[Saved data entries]
[Start of section]
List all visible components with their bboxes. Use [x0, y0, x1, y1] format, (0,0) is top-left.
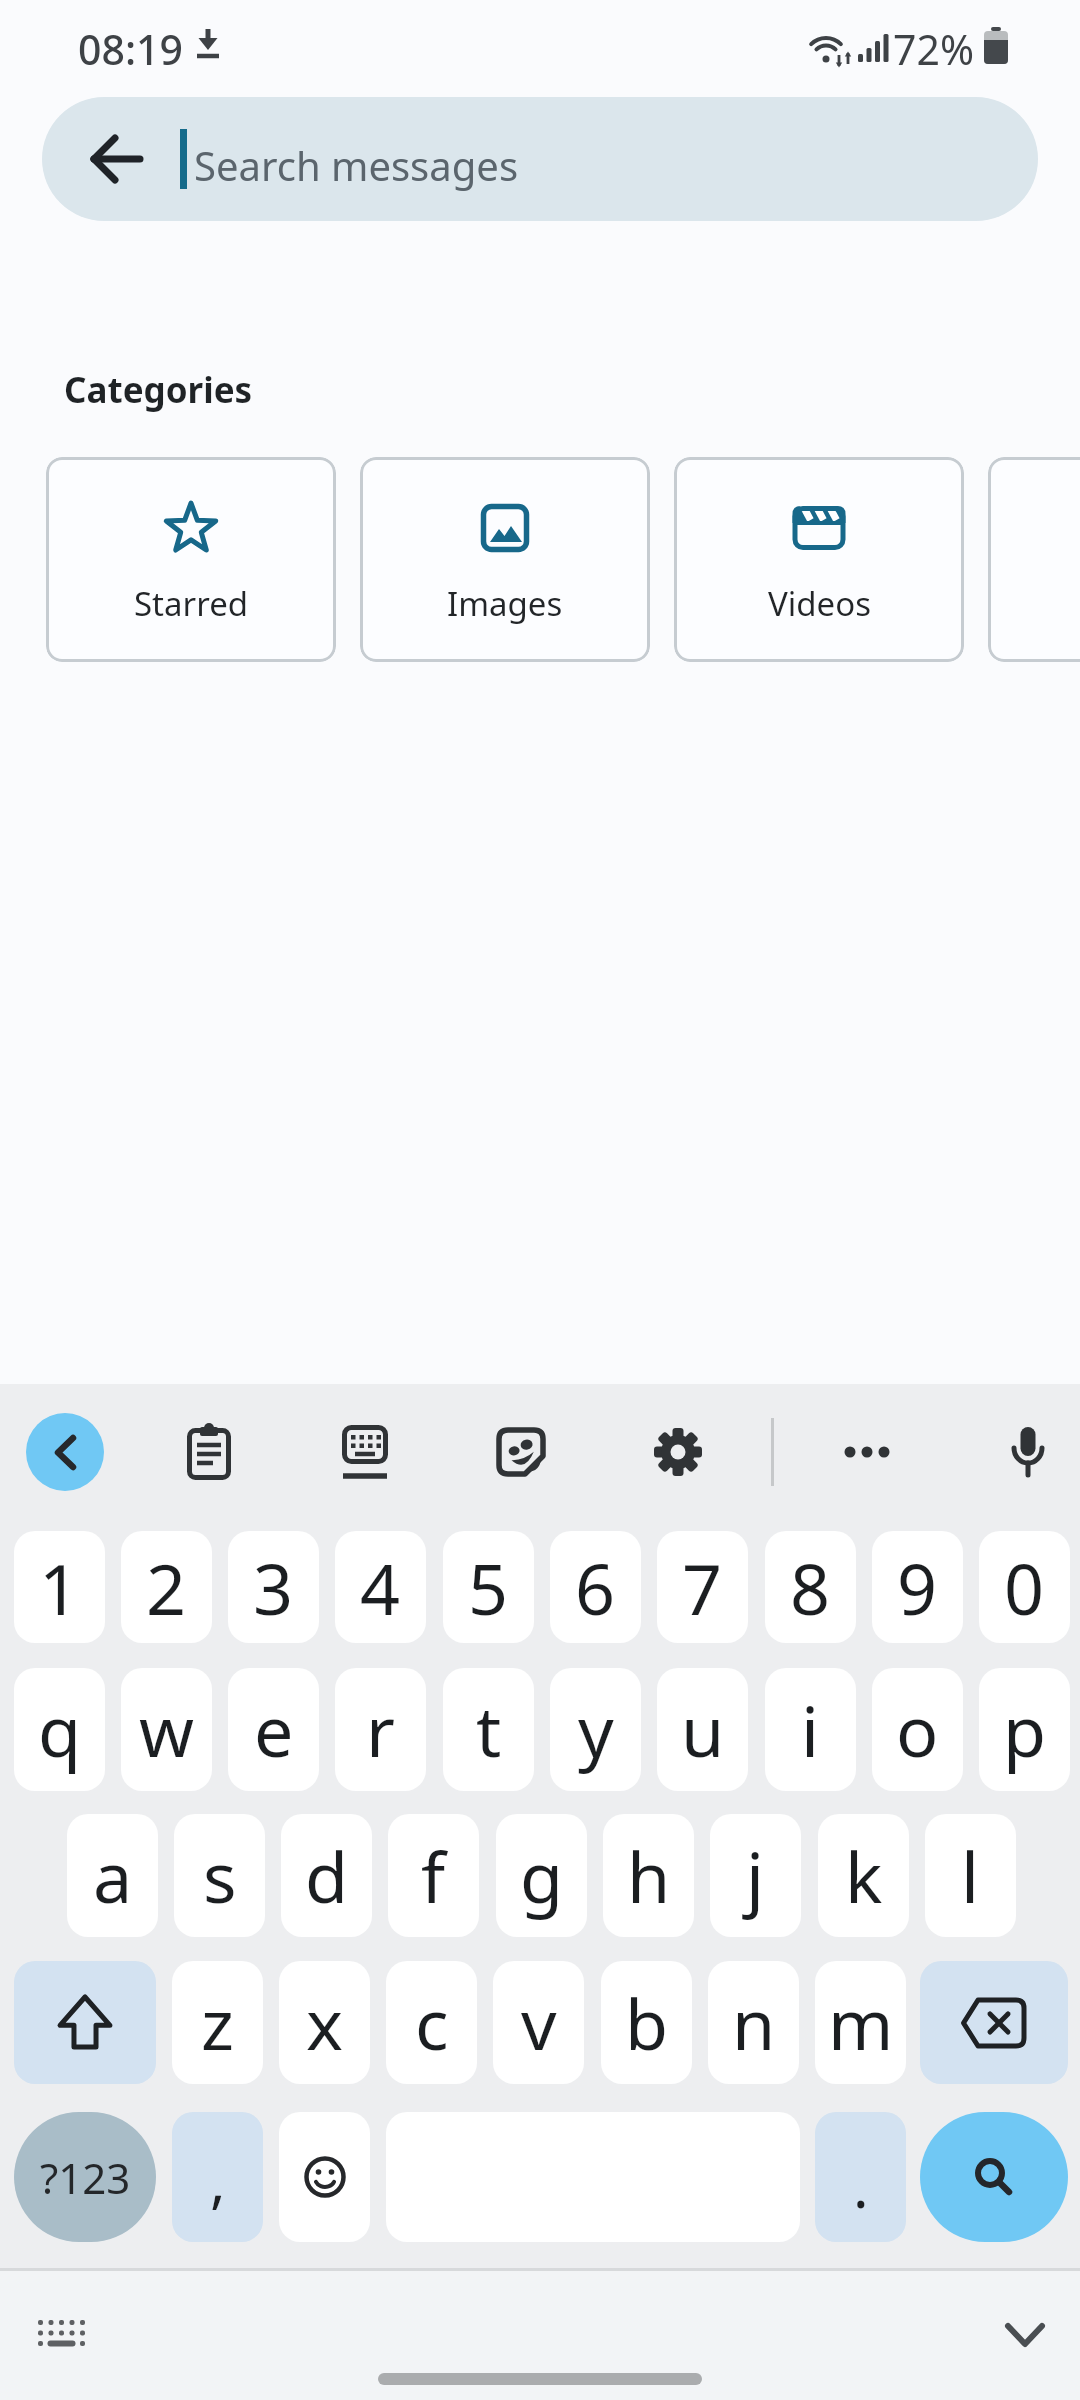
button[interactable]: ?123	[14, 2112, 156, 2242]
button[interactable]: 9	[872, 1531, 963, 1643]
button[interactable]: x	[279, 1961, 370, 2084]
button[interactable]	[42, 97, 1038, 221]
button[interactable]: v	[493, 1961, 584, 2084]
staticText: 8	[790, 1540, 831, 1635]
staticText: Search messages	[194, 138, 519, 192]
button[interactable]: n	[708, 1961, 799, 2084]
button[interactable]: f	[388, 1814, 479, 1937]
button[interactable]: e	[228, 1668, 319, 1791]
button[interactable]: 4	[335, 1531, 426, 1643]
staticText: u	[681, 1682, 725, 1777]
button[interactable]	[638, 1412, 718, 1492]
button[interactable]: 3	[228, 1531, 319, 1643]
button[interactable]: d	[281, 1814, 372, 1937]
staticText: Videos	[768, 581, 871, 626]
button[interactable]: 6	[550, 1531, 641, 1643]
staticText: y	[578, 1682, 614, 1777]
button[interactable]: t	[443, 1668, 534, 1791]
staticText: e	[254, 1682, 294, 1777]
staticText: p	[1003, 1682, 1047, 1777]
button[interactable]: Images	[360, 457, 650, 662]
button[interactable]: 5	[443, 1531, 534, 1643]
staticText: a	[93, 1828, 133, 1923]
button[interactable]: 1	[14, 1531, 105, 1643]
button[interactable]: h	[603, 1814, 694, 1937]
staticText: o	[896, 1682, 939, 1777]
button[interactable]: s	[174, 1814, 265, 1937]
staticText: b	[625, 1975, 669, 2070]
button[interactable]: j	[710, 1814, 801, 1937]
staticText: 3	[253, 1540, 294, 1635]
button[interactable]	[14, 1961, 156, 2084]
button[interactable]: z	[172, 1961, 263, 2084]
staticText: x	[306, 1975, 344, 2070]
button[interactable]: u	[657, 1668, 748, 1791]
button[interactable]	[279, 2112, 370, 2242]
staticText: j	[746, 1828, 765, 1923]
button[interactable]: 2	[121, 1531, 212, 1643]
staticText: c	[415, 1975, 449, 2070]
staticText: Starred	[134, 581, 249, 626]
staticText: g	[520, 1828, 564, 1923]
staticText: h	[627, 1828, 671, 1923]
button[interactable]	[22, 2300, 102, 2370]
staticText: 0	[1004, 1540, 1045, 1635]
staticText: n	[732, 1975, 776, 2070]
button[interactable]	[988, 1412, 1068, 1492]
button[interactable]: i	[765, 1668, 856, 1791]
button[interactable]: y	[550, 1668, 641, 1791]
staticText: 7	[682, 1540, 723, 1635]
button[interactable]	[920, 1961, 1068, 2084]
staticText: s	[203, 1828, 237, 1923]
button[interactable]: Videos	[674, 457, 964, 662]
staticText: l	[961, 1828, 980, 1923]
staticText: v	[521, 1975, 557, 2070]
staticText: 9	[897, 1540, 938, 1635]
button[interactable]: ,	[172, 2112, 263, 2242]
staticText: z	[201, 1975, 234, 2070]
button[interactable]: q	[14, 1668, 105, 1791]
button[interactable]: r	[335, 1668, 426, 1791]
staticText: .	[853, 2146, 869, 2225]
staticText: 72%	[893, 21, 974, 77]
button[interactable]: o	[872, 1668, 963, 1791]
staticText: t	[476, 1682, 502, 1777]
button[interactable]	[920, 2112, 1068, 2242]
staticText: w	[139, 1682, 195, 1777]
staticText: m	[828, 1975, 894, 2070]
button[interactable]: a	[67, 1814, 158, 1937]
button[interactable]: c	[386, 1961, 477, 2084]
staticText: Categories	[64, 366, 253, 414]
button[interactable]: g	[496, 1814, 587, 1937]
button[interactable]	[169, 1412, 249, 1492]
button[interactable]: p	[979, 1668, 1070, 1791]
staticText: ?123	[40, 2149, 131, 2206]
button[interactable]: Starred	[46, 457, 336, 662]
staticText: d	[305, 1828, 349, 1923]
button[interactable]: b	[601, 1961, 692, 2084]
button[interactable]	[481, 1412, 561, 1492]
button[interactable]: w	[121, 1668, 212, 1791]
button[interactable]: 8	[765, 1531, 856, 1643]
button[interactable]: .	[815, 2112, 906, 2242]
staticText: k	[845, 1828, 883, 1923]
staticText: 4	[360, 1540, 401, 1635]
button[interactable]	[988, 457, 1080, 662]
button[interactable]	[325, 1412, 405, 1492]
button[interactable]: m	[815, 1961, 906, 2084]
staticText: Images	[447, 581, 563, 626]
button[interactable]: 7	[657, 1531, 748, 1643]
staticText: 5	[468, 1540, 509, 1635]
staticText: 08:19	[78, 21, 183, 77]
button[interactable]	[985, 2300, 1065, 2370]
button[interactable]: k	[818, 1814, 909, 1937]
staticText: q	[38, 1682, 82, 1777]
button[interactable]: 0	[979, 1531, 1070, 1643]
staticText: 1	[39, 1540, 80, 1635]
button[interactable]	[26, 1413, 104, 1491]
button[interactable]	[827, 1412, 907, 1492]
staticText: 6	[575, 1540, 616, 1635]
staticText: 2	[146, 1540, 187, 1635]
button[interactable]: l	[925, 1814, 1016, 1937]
[End of section]
*Your assignment:* Reproduce all of the records above exactly, but exclude the pictures.

*Exercise solution:*
List all visible components with their bboxes. Use [x0, y0, x1, y1] format, (0,0) is top-left.
button[interactable]: ?123	[14, 2112, 156, 2242]
button[interactable]: 9	[872, 1531, 963, 1643]
button[interactable]: x	[279, 1961, 370, 2084]
button[interactable]	[42, 97, 1038, 221]
button[interactable]: v	[493, 1961, 584, 2084]
staticText: 8	[790, 1540, 831, 1635]
staticText: Search messages	[194, 138, 519, 192]
button[interactable]: n	[708, 1961, 799, 2084]
button[interactable]: f	[388, 1814, 479, 1937]
button[interactable]: e	[228, 1668, 319, 1791]
button[interactable]: 4	[335, 1531, 426, 1643]
staticText: u	[681, 1682, 725, 1777]
button[interactable]	[638, 1412, 718, 1492]
button[interactable]: 3	[228, 1531, 319, 1643]
button[interactable]: d	[281, 1814, 372, 1937]
staticText: Videos	[768, 581, 871, 626]
button[interactable]: 6	[550, 1531, 641, 1643]
staticText: y	[578, 1682, 614, 1777]
button[interactable]: t	[443, 1668, 534, 1791]
staticText: e	[254, 1682, 294, 1777]
staticText: p	[1003, 1682, 1047, 1777]
button[interactable]: Images	[360, 457, 650, 662]
button[interactable]: 5	[443, 1531, 534, 1643]
staticText: a	[93, 1828, 133, 1923]
button[interactable]: 1	[14, 1531, 105, 1643]
button[interactable]: h	[603, 1814, 694, 1937]
staticText: o	[896, 1682, 939, 1777]
button[interactable]: s	[174, 1814, 265, 1937]
staticText: b	[625, 1975, 669, 2070]
button[interactable]: j	[710, 1814, 801, 1937]
staticText: 3	[253, 1540, 294, 1635]
button[interactable]	[14, 1961, 156, 2084]
button[interactable]: z	[172, 1961, 263, 2084]
staticText: x	[306, 1975, 344, 2070]
button[interactable]: u	[657, 1668, 748, 1791]
button[interactable]	[279, 2112, 370, 2242]
staticText: j	[746, 1828, 765, 1923]
button[interactable]: 2	[121, 1531, 212, 1643]
staticText: c	[415, 1975, 449, 2070]
staticText: Starred	[134, 581, 249, 626]
staticText: g	[520, 1828, 564, 1923]
staticText: h	[627, 1828, 671, 1923]
button[interactable]	[22, 2300, 102, 2370]
staticText: 0	[1004, 1540, 1045, 1635]
staticText: n	[732, 1975, 776, 2070]
button[interactable]	[988, 1412, 1068, 1492]
button[interactable]: i	[765, 1668, 856, 1791]
button[interactable]: y	[550, 1668, 641, 1791]
staticText: 7	[682, 1540, 723, 1635]
button[interactable]	[920, 1961, 1068, 2084]
staticText: s	[203, 1828, 237, 1923]
button[interactable]: Videos	[674, 457, 964, 662]
staticText: l	[961, 1828, 980, 1923]
staticText: v	[521, 1975, 557, 2070]
staticText: 9	[897, 1540, 938, 1635]
button[interactable]: ,	[172, 2112, 263, 2242]
staticText: z	[201, 1975, 234, 2070]
button[interactable]: q	[14, 1668, 105, 1791]
button[interactable]: r	[335, 1668, 426, 1791]
staticText: .	[853, 2146, 869, 2225]
staticText: 72%	[893, 21, 974, 77]
button[interactable]: o	[872, 1668, 963, 1791]
staticText: t	[476, 1682, 502, 1777]
button[interactable]	[920, 2112, 1068, 2242]
staticText: w	[139, 1682, 195, 1777]
staticText: m	[828, 1975, 894, 2070]
button[interactable]: a	[67, 1814, 158, 1937]
button[interactable]: c	[386, 1961, 477, 2084]
staticText: Categories	[64, 366, 253, 414]
button[interactable]: g	[496, 1814, 587, 1937]
button[interactable]	[169, 1412, 249, 1492]
button[interactable]: p	[979, 1668, 1070, 1791]
staticText: ?123	[40, 2149, 131, 2206]
button[interactable]: Starred	[46, 457, 336, 662]
staticText: d	[305, 1828, 349, 1923]
button[interactable]: b	[601, 1961, 692, 2084]
button[interactable]	[481, 1412, 561, 1492]
button[interactable]: w	[121, 1668, 212, 1791]
button[interactable]: 8	[765, 1531, 856, 1643]
button[interactable]: .	[815, 2112, 906, 2242]
staticText: k	[845, 1828, 883, 1923]
staticText: 4	[360, 1540, 401, 1635]
button[interactable]	[988, 457, 1080, 662]
button[interactable]	[325, 1412, 405, 1492]
button[interactable]: m	[815, 1961, 906, 2084]
staticText: Images	[447, 581, 563, 626]
button[interactable]: 7	[657, 1531, 748, 1643]
staticText: 5	[468, 1540, 509, 1635]
staticText: 08:19	[78, 21, 183, 77]
button[interactable]	[985, 2300, 1065, 2370]
button[interactable]: k	[818, 1814, 909, 1937]
staticText: q	[38, 1682, 82, 1777]
button[interactable]: 0	[979, 1531, 1070, 1643]
staticText: 1	[39, 1540, 80, 1635]
button[interactable]	[26, 1413, 104, 1491]
button[interactable]	[827, 1412, 907, 1492]
staticText: 6	[575, 1540, 616, 1635]
staticText: 2	[146, 1540, 187, 1635]
button[interactable]: l	[925, 1814, 1016, 1937]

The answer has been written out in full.